Prior to the revision, Directive 58 of the ERDs stated that there should be a "presumption in favor of providing nutrition and hydration" to patients with chronic conditions like PVS, and who are not imminently dying. The revision of ERD 58 now clarifies that such patients should receive food and water by "medically assisted" means if necessary:
In principle, there is an obligation to provide patients with food and water, including medically assisted nutrition and hydration for those who cannot take food orally. This obligation extends to patients in chronic and presumably irreversible conditions (e.g., the "persistent vegetative state") who can reasonably be expected to live indefinitely if given such care.
Pope John Paul II prompted the eventual revision when he addressed the 2004 international congress on "Life-Sustaining Treatments and Vegetative State:"
The administration of water and food, even when provided by artificial means, always represents a natural means of preserving life, not a medical act. Its use, furthermore, should be considered, in principle, ordinary and proportionate, and as such morally obligatory, insofar as and until it is seen to have attained its proper finality, which in the present case consists in providing nourishment to the patient and alleviation of his suffering.
What specifically then does this revision mean and what conclusions can we draw from it?
(1) Clinical protocols that would indiscriminately withhold or remove ANH from patients, without due regard for the moral guidelines articulated in Directive 58, leave death by starvation or dehydration as the logical outcome. In the words of John Paul such an omission could constitute "true and proper euthanasia."
(2) Provision of food and water are to be considered a part of normal care giving (not an "extraordinary means"), even when provided artificially as with the assistance of a gastric feeding tube.
(3) This teaching extends beyond the specific case of persons in PVS to include any patient suffering a pathology that makes them unable to assimilate food and water without artificial assistance, such as advanced Alzheimer's disease or acute dementia.
(4) Directive 58 states that such provision is obligatory "in principle." We might ask then, under what circumstances can ANH be withheld or withdrawn from patients.
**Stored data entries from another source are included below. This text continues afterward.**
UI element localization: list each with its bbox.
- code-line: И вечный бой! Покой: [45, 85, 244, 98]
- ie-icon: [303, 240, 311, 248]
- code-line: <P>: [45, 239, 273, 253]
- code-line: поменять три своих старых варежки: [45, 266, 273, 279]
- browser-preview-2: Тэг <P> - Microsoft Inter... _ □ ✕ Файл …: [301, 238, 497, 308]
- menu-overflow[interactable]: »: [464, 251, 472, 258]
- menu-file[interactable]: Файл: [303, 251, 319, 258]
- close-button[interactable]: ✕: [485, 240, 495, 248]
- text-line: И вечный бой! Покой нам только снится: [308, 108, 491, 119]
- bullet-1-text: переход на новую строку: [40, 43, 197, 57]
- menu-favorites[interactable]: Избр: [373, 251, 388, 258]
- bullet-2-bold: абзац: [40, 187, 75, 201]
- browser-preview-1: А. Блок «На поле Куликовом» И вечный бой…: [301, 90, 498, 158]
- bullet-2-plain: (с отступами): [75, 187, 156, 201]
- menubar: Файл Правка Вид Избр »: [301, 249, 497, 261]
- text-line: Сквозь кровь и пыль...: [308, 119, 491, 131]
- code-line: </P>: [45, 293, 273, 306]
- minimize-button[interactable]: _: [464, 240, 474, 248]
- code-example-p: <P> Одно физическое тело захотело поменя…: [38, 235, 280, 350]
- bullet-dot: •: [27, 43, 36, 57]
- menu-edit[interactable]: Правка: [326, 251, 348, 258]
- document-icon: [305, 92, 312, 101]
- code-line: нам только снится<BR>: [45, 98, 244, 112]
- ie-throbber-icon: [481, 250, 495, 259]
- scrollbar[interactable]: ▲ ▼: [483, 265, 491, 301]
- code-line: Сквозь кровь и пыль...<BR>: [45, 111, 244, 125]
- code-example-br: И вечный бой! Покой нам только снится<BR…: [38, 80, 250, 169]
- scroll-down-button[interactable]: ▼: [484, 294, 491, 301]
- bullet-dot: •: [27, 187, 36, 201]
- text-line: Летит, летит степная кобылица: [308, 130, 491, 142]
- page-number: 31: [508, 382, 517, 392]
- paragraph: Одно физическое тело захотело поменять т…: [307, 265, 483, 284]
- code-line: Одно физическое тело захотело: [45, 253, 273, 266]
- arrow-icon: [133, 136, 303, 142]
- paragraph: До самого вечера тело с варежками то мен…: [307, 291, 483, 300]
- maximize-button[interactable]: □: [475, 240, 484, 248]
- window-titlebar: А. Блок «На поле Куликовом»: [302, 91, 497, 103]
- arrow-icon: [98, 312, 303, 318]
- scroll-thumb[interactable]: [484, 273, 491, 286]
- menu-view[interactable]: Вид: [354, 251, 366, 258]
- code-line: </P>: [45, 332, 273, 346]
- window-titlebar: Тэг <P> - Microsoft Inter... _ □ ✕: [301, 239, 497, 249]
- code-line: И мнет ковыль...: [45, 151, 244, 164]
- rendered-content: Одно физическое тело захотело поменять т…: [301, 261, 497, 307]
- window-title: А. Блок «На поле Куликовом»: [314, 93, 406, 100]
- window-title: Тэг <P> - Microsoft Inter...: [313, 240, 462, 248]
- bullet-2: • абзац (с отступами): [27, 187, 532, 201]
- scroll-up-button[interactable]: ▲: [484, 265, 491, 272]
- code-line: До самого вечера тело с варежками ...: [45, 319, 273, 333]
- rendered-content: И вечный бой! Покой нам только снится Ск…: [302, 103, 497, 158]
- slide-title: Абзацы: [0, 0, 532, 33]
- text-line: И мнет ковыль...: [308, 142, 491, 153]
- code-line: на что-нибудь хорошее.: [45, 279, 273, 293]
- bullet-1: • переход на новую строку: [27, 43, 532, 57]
ANH is not obligatory when it cannot reasonably be expected to prolong life, when it is judged to constitute an "excessive burden" for the patient (as in the rare instance that it might cause "significant physical discomfort") or when the patient can no longer assimilate food and water (as when death is imminent). Determining if and when ANH can be removed will often require responsible parties, especially those designated as healthcare proxies for their incapacitated loved ones, to consult with care-givers, other family members, the attending physicians and a priest or ethicist trained in the Church's moral teaching on these matters.
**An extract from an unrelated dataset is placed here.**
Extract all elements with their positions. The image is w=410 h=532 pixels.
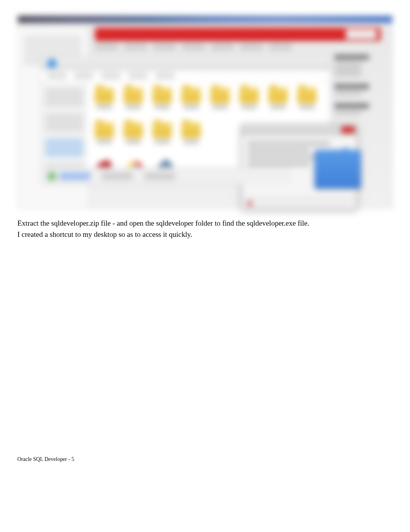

(5) Catholics considering end-of-life decisions should adhere to the moral truths affirmed in the revision of Directive 58; it would be immoral for them to indicate in their "living wills" or advance medical directives an across-the-board desire to forgo or have withdrawn -- without any further consideration -- the provision of food and water if they should suffer some severe cognitive impairment.
In sum, the revision of Directive 58 underscores the moral complexity of contemporary healthcare, as well as the competence of the Church in providing solid moral guidance on complex moral issues in healthcare. It reminds us, moreover that our brothers and sisters who find themselves in impaired states requiring the administration of ANH retain their full human dignity until their natural demise. "The loving gaze of God the Father" wrote John Paul II, "continues to fall upon them, acknowledging them as his sons and daughters, especially in need of help."